But experts aren’t buying it. Wormser describes the Lovettsville scenario as implausible, noting that steroids (to be used sparingly) are designed to relieve pressure on the brain. Durland Fish, a professor of epidemiology at Yale who, like Wormser, analogizes Lyme skeptics to members of the Flat Earth Society, says the real malpractice is committed by doctors who ignore the established treatment methods. “Nobody’s died of Lyme disease. They’ve died of Lyme disease treatments,” he says. (A 2010 study led by the CDC examined 114 deaths that had been attributed to Lyme disease, and found that only 1 could be confirmed.)

But what chronic Lyme disease activists lack in medical training and peer-reviewed studies, they’ve made up for in organizational energy and political clout. They have launched their own professional guild, the International Lyme and Associated Diseases Society (ILADS), appointing as its vice president Raphael Stricker, a former director of a penis enlargement clinic who’d been fired by the University of California-San Francisco for falsifying lab data.

ILADS hasn’t made much of a dent in the scientific debate. But they’ve found a foothold in Washington. When New Jersey Rep. Chris Smith (R-N.J.) and Rep. Frank Wolf, the Virginia Republican who represents Loudoun County, held hearings in July on what they called the “hidden epidemic,” they invited Stricker to testify. Lyme skepticism has proven to be a bipartisan affair. In 2006, then-Connecticut Attorney General Richard Blumenthal (now a Democratic senator) launched an investigation into the IDSA, alleging the group was deliberately distorting science so as to continue profiting from patents relating to Lyme. (Blumenthal found that the organization had ignored conflicts of interest; the IDSA agreed to revisit its guidelines for the treatment of Lyme disease, but made no noticeable changes to them).

In Virginia, Farris and Wolf, friends since a trip to the Soviet Union together in the ’80s, have succeeded in flipping the script entirely. Shortly after Republican Bob McDonnell was sworn in as governor in 2010, Farris’ asked his office to investigate Lyme disease. McDonnell commissioned a task force with $50,000 to spend as it pleased, and appointed Farris as its chair.

In August, Romney penned a letter to GOP Reps. Chris Smith and Frank Wolf stating: “We need to ensure that all scientific viewpoints concerning this illness can be heard.”

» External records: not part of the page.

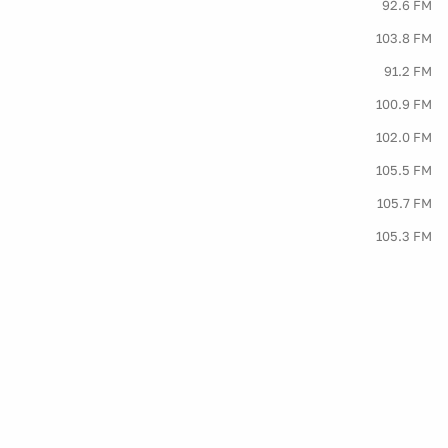
92.6 FM
103.8 FM
91.2 FM
100.9 FM
102.0 FM
105.5 FM
105.7 FM
105.3 FM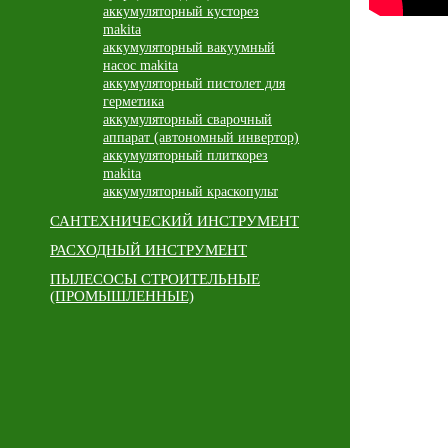
аккумуляторный кусторез
makita
аккумуляторный вакуумный
насос makita
аккумуляторный пистолет для
герметика
аккумуляторный сварочный
аппарат (автономный инвертор)
аккумуляторный плиткорез
makita
аккумуляторный краскопульт
САНТЕХНИЧЕСКИЙ ИНСТРУМЕНТ
РАСХОДНЫЙ ИНСТРУМЕНТ
ПЫЛЕСОСЫ СТРОИТЕЛЬНЫЕ
(ПРОМЫШЛЕННЫЕ)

Farris held hearings across the state, from Fairfax to Roanoke, and last June submitted a 19-page report (PDF) with the backing of the state department of public health. Although carefully worded, it breaks with the scientific consensus on several key points—suggesting, for instance, that long-term antibiotics may be a viable treatment for patients suffering from chronic Lyme. It also explicitly instructed the state’s Department of Health Professions not to discipline doctors who employ treatment methods other than those suggested by the CDC.

One year later, the Loudoun County Board of Supervisors followed suit with a report of its own. No fewer than three members of the all-Republican board have made Lyme disease part of their campaigns, including Farris’ local representative, Janet Clarke, whom he has counseled on the issue. The report lamented that “patients are often misdiagnosed with more familiar conditions” such as ALS and multiple sclerosis, and called for more “‘Lyme literate’ physicians” to practice in Loudoun. The author flagged a compelling statistic that is often highlighted by chronic Lyme activists: “The CDC estimates that only 10% of Lyme disease cases are actually reported.”

But according to Wormser and the IDSA, that’s the opposite of what’s happening. They say patients, egged on by activists like Farris, are self-diagnosing and then seeking out sympathetic doctors who are more than happy to confirm their suspicions. “I’ve seen autism being treated as Lyme disease, ALS patients have been treated as Lyme disease, MS patients have been treated as Lyme disease,” Wormser says. And it’s unclear where the 10 percent figure comes from. “There is no scientific basis for applying a 10x multiplier to the total number of cases currently reported to CDC,” says an agency spokeswoman.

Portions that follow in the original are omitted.